Sálvanos… No dejes que te sorprenda…
—¡La puta ma dejao cojo! —se quejaba Ola Harsheim—. ¡Ayudadme, por vuestros muertos!
¡Ayudadme a levantar!
—¡Bonhart! —gritó hacia la niebla Skellen—. ¡Bonhart! ¡Ayudaaa! ¿Dónde estás, hijo de
puta? ¡Bonhaaart!
—Nos está arrodeando —jadeó Boreas Mun, dándose la vuelta y aguzando el oído—. Voltea
entre la niebla… Ataca de no se sabe dónde… ¡La muerte! ¡La moza es la muerte! ¡La vamos a
diñar aquí! Habrá una masacre, como en Dun Dâre, en la noche de Saovine…
—Manteneos en grupo —gimió Skellen—. Manteneos en grupo, ella persigue a los que están
aislados… Si veis que se acerca, no perdáis la cabeza… Echadle a los pies la espada, los sacos, los
cinturones… lo que sea para que…
No terminó. Esta vez no escucharon el chirrido de los patines. Dacre Silifant y Rience salvaron
la vida porque se tiraron al suelo. Boreas Mun acertó a dar un salto hacia atrás, resbaló, hizo caer a
Bert Brigden. Cuando la muchacha pasó a su lado, Skellen se removió y lanzó el orión. Acertó.
Pero a la persona equivocada. Ola Harsheim, quien precisamente acababa de conseguir
incorporarse, cayó entre estertores sobre la ensangrentada superficie, sus ojos completamente
abiertos parecían mirar de reojo la estrella de acero que tenía clavada en la base de la nariz.
El último de los gemmerianos arrojó la espada y comenzó a sollozar, con cortos e irregulares
espasmos. Skellen se le acercó y le golpeó con todas sus fuerzas en el rostro.
—¡Domínate, hombre! ¡No es más que una muchacha! ¡Sólo una muchacha!
—Como en Dun Dâre, en la noche de Saovine —dijo Boreas Mun en voz baja—. No saldremos
de estos yelos, de este lago. ¡Aguzar el oído, aguzarlo! Y oyeréis cómo se acerca la muerte a
vosotros.
Skellen alzó la espada del gemmeriano e intentó ponerle el arma al sollozante soldado en la
mano, pero sin resultado. El gemmeriano, que se estremecía con espasmos, le contemplaba con
una mirada vacía. Autillo arrojó la espada y se acercó a Rience.
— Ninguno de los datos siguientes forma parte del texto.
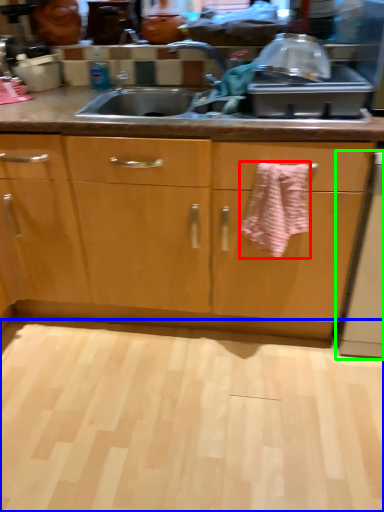 Question: Which is nearer to the bath towel (highlighted by a red box)? plain (highlighted by a blue box) or dish washer (highlighted by a green box).

Choices:
 (A) plain
 (B) dish washer

Answer: (B) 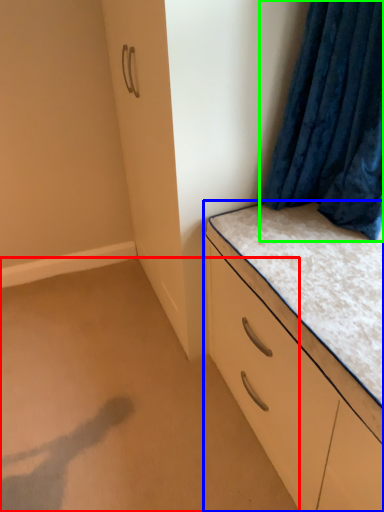 Question: Considering the real-world distances, which object is closest to plain (highlighted by a red box)? chest of drawers (highlighted by a blue box) or curtain (highlighted by a green box).

Choices:
 (A) chest of drawers
 (B) curtain

Answer: (A) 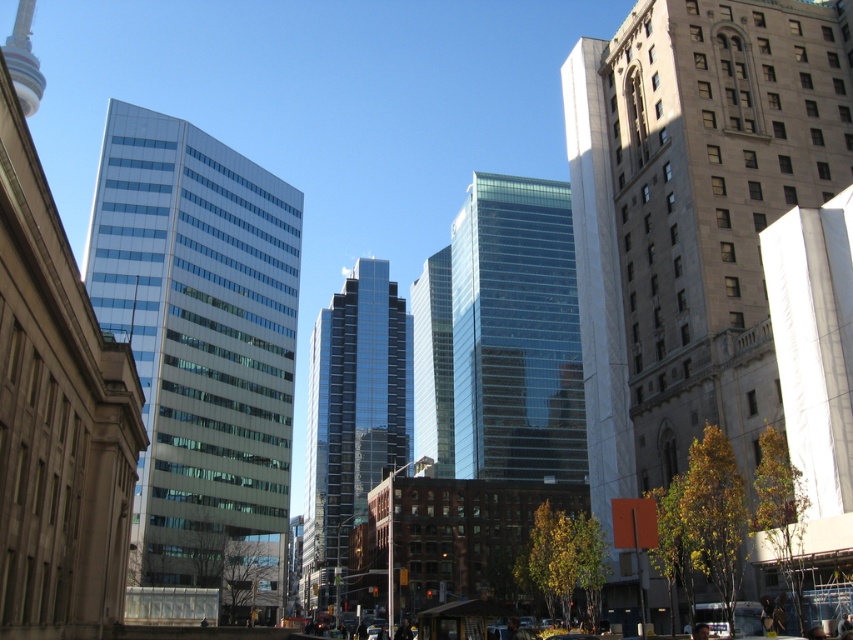 Question: Which point is closer to the camera?

Choices:
 (A) shiny glass skyscraper at center
 (B) transparent glass building at center

Answer: (A)

Question: Does shiny glass skyscraper at center appear on the left side of glassy reflective skyscraper at center?

Choices:
 (A) yes
 (B) no

Answer: (A)

Question: Is matte glass building at left above shiny glass skyscraper at center?

Choices:
 (A) yes
 (B) no

Answer: (A)

Question: Which object is the closest to the transparent glass building at center?

Choices:
 (A) white marble skyscraper at center
 (B) shiny glass skyscraper at center
 (C) matte glass building at left
 (D) glassy reflective skyscraper at center

Answer: (D)

Question: Which point is farther to the camera?

Choices:
 (A) pos(173,259)
 (B) pos(552,410)
 (C) pos(339,301)
 (D) pos(608,497)

Answer: (C)

Question: Can you confirm if transparent glass building at center is bigger than glassy reflective skyscraper at center?

Choices:
 (A) no
 (B) yes

Answer: (B) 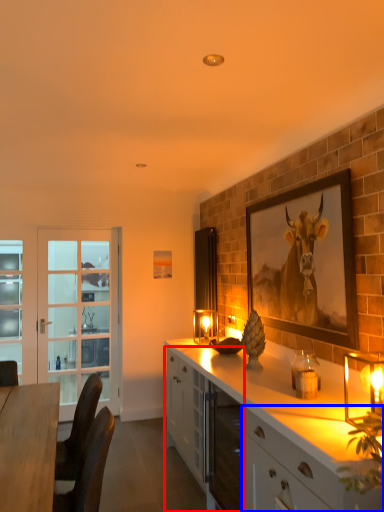 Question: Which of the following is the farthest to the observer, cabinetry (highlighted by a red box) or cabinetry (highlighted by a blue box)?

Choices:
 (A) cabinetry
 (B) cabinetry

Answer: (A)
—¡Haz algo, hechicero! —gritó, agarrándolo por los hombros. El miedo le duplicaba las
fuerzas, aunque Rience era más alto, más pesado y más fuerte, se agitaba en el abrazo de Autillo
como si fuera una muñeca de trapo—. ¡Haz algo! ¡Llama a tu poderoso Vilgefortz! ¡O haz tú
mismo algún encantamiento! ¡Hechiza, echa alguna brujería, convoca a los espíritus, conjura
demonios! ¡Haz lo que sea, maldito enano, pedazo de mierda! ¡Haz algo antes de que ese
monstruo nos mate a todos!
El eco de su grito retumbó por las pendientes cubiertas de árboles. Antes de que se apagara,
chirriaron los patines. El sollozante gemmeriano cayó de rodillas y se cubrió el rostro con las
manos. Bert Brigden gritó, arrojó la espada y se lanzó a correr. Se resbaló, se cayó, durante algún
tiempo corrió a cuatro patas como un perro.
—¡Rience!
El hechicero blasfemó, alzó las manos. Cuando gritó el hechizo, las manos le temblaban, la
voz también. Pero lo consiguió. Aunque, ciertamente, no del todo.
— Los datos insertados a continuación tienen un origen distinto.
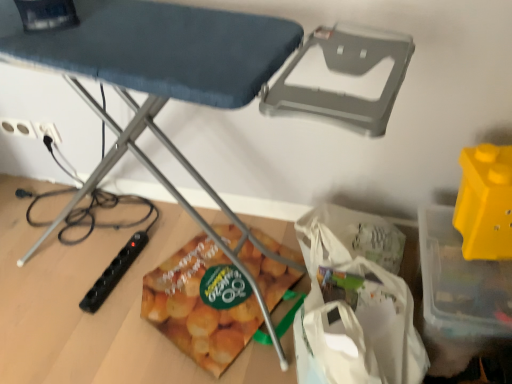 Question: From a real-world perspective, is white fabric grocery bag at lower center physically below matte plastic snack bag at lower center?

Choices:
 (A) no
 (B) yes

Answer: (A)

Question: Is white fabric grocery bag at lower center taller than matte plastic snack bag at lower center?

Choices:
 (A) no
 (B) yes

Answer: (B)

Question: Would you say white fabric grocery bag at lower center contains matte plastic snack bag at lower center?

Choices:
 (A) no
 (B) yes

Answer: (A)

Question: Considering the relative sizes of white fabric grocery bag at lower center and matte plastic snack bag at lower center in the image provided, is white fabric grocery bag at lower center thinner than matte plastic snack bag at lower center?

Choices:
 (A) no
 (B) yes

Answer: (B)

Question: Does white fabric grocery bag at lower center have a larger size compared to matte plastic snack bag at lower center?

Choices:
 (A) no
 (B) yes

Answer: (B)

Question: Looking at the image, does white plastic electric outlet at lower left, acting as the 2th electric outlet starting from the left, seem bigger or smaller compared to matte plastic snack bag at lower center?

Choices:
 (A) big
 (B) small

Answer: (B)

Question: In terms of width, does white plastic electric outlet at lower left, acting as the 2th electric outlet starting from the left, look wider or thinner when compared to matte plastic snack bag at lower center?

Choices:
 (A) wide
 (B) thin

Answer: (B)

Question: In the image, is white plastic electric outlet at lower left, acting as the 2th electric outlet starting from the left, positioned in front of or behind matte plastic snack bag at lower center?

Choices:
 (A) front
 (B) behind

Answer: (B)

Question: Is point (48, 129) closer or farther from the camera than point (250, 266)?

Choices:
 (A) farther
 (B) closer

Answer: (A)

Question: Based on their sizes in the image, would you say white plastic electric outlet at upper left, which is counted as the 1th electric outlet, starting from the left, is bigger or smaller than metallic ironing board at center?

Choices:
 (A) small
 (B) big

Answer: (A)

Question: Is white plastic electric outlet at upper left, positioned as the 2th electric outlet in right-to-left order, situated inside metallic ironing board at center or outside?

Choices:
 (A) outside
 (B) inside

Answer: (A)

Question: Does point (20, 120) appear closer or farther from the camera than point (258, 296)?

Choices:
 (A) closer
 (B) farther

Answer: (B)

Question: From a real-world perspective, is white plastic electric outlet at upper left, positioned as the 2th electric outlet in right-to-left order, above or below metallic ironing board at center?

Choices:
 (A) above
 (B) below

Answer: (B)

Question: From the image's perspective, relative to white plastic electric outlet at lower left, acting as the 2th electric outlet starting from the left, is matte plastic snack bag at lower center above or below?

Choices:
 (A) below
 (B) above

Answer: (A)

Question: Considering the positions of matte plastic snack bag at lower center and white plastic electric outlet at lower left, which appears as the first electric outlet when viewed from the right, in the image, is matte plastic snack bag at lower center wider or thinner than white plastic electric outlet at lower left, which appears as the first electric outlet when viewed from the right,?

Choices:
 (A) wide
 (B) thin

Answer: (A) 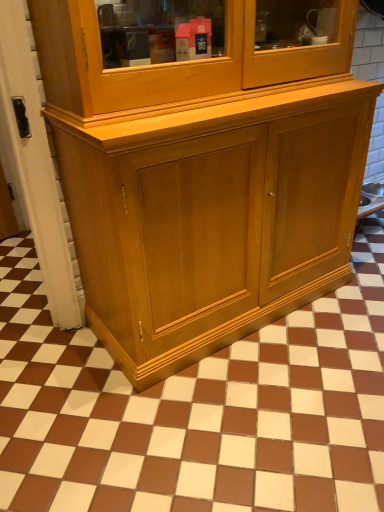 Question: Should I look upward or downward to see brown glossy tile at center?

Choices:
 (A) down
 (B) up

Answer: (A)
El delgado rayo que surgió de sus dedos atravesó el hielo, la superficie estalló. Pero no a
través, para cortar el camino a la muchacha que se acercaba. Estalló a lo largo. La capa de hielo se
abrió con un sonoro chasquido, agua negra salpicó y retumbó, la grieta se fue abriendo con rapidez
en dirección a Dacre Silifant, que la contemplaba asombrado.
—¡A los lados! —gritó Skellen—. ¡Huiiid!
Era ya demasiado tarde, el hielo se quebró como el cristal, estalló en grandes pedazos. Dacre
perdió el equilibrio, el agua sofocó su grito. Cayó en el agujero también Boreas Mun, desapareció
bajo el agua el gemmeriano que estaba de rodillas, desapareció el cadáver de Ola Harsheim.
Después el agua negra devoró a Rience e inmediatamente a Skellen, que consiguió aferrarse a los
bordes en el último instante. La muchacha, sin embargo, dio un fuerte salto, voló sobre la grieta,
aterrizó salpicando hielo deshecho, desapareció detrás de Brigden, quien estaba huyendo. Al cabo
de un instante a los oídos de Autillo, que colgaba de los bordes de la grieta, llegó un grito que
erizaba los cabellos.
Lo había alcanzado.
—Señor… —jadeó Boreas Mun, que no se sabía cómo había conseguido encaramarse sobre el
hielo—. Dadme la mano… Señor coronel…
Skellen, una vez fuera del agua, se puso morado y comenzó a tiritar terriblemente. El borde del
hielo se quebró otra vez bajo Silifant, que había conseguido salir, y Dacre de nuevo desapareció
bajo el agua. Pero volvió a emerger al momento, tosiendo y escupiendo, se encaramó sobre el
hielo haciendo un esfuerzo sobrehumano. Se arrastró y cayó, exhausto hasta el límite. Junto a él
fue creciendo un charco.
Boreas jadeaba, cerraba los ojos. Skellen tiritaba.
—Sálvame… Mun… Ayuda…
Al borde de la capa de hielo, sumergido hasta las axilas, colgaba Rience. Sus húmedos
cabellos estaban pegados muy planos al cráneo. Los dientes tintineaban como castañuelas, sonaba
como la fantasmal obertura de alguna danse macabre infernal.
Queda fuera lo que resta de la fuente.